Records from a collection
● ● ● ●

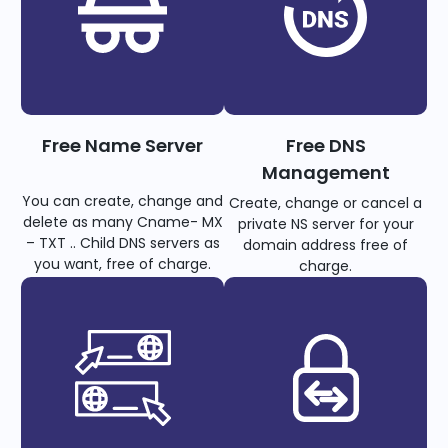
Free Name Server
Free DNS
Management
You can create, change and
Create, change or cancel a
delete as many Cname- MX
private NS server for your
– TXT .. Child DNS servers as
domain address free of
you want, free of charge.
charge.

● ● ● ●

What the task asks: Write out each entry exactly, images excluded.

Solution to this exercise:
Free Name Server
Free DNS
Management
You can create, change and
Create, change or cancel a
delete as many Cname- MX
private NS server for your
– TXT .. Child DNS servers as
domain address free of
you want, free of charge.
charge.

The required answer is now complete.